Friday, June 19, 2009

Flight to Paris

If you're a reader who needs to like and admire the main characters in the novels you choose, I recommend that you skip Beat by Amy Boaz. On the other hand, if you're prepared to suspend your disapproval in order to follow the story of flawed, unlikeable but undeniably interesting characters you might enjoy it.
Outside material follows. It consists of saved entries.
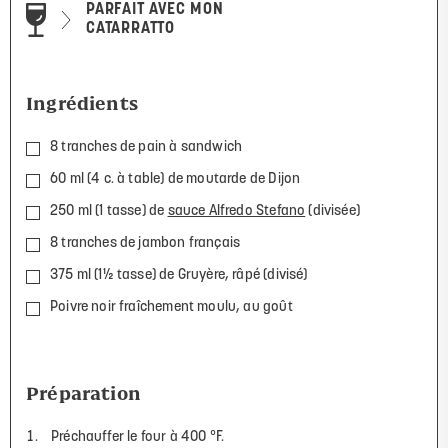
PARFAIT AVEC MON
CATARRATTO
Ingrédients
8 tranches de pain à sandwich
60 ml (4 c. à table) de moutarde de Dijon
250 ml (1 tasse) de
sauce Alfredo Stefano
(divisée)
8 tranches de jambon français
375 ml (1½ tasse) de Gruyère, râpé (divisé)
Poivre noir fraîchement moulu, au goût
Préparation
Préchauffer le four à 400 °F.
Frances, an unhappily married woman from suburban New York, has abandoned her husband and toddler son and fled to Paris with her seven-year-old daughter Cathy. She is fleeing the disastrous ending of her love affair with Joseph, a New-Agey, self important older man who translates Sanskrit love poems and teaches at the hilariously named Diamondcutter Institute of Unformed Conceptions in Boulder, Colorado. In flashbacks we learn that Frances, whose marriage is in such disarray that her husband Harry sleeps in a shed he has built in their yard, met Joseph at a wedding reception and was immediately smitten. Blithely ignoring the fact that Joseph was already living with a woman, the formidable Arlene Manhunter, a famous Beat poet and founder of the Institute, she began a frantic love affair with him, flying cross country to spend passionate weekends on the mountain trails and in the Boulder Quality Inn. And as the flashbacks unfold we learn that Arlene is not a woman to be trifled with.

But now Frances is in Paris, trying to entertain her daughter, sort out her life, earn enough money to afford increasingly shabby hotel rooms, and deal with a mysterious man who seems to be following her. Told in the first person, the prose is sometimes dreamlike and poetic as Frances looks back on the events that have brought her to Paris. But there is also an undercurrent of suspense, since the final events in the affair are revealed slowly and obliquely. Frances is not great at accepting responsibility or recognizing her own faults. Fortunately she has a seven-year-old daughter who is good at dragging her into reality, and Boaz's mother/daughter dialogues seem fresh and true. Even though I was sometimes annoyed by Frances' self-justifying explanations for her behavior, I was engrossed in the story (great descriptions of Paris) and impressed with Boaz's ability to weave the past and present together in a compelling narrative.